(Extracted material begins)

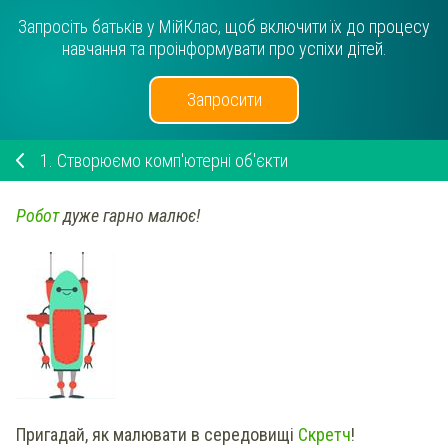
Запросіть батьків у МійКлас, щоб включити їх до процесу
навчання та проінформувати про успіхи дітей.
Запросити
1.
Створюємо комп'ютерні об'єкти
Робот
дуже гарно малює!
Пригадай, як малювати в середовищі
Скретч
!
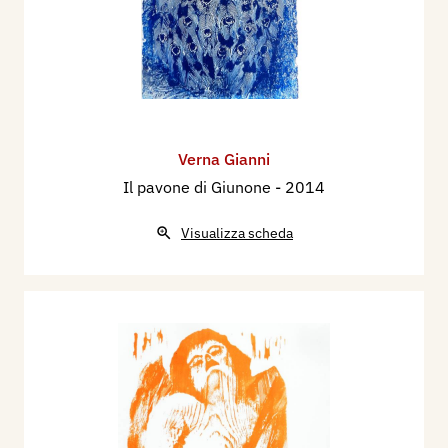
Verna Gianni
Il pavone di Giunone
- 2014
Visualizza scheda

(Extracted material ends)

What the exercise asks:
The records above need retyping in full. Omit the pictures, and change nothing else.

Written answer:
Запросіть батьків у МійКлас, щоб включити їх до процесу
навчання та проінформувати про успіхи дітей.
Запросити
1.
Створюємо комп'ютерні об'єкти
Робот
дуже гарно малює!
Пригадай, як малювати в середовищі
Скретч
!
Verna Gianni
Il pavone di Giunone
- 2014
Visualizza scheda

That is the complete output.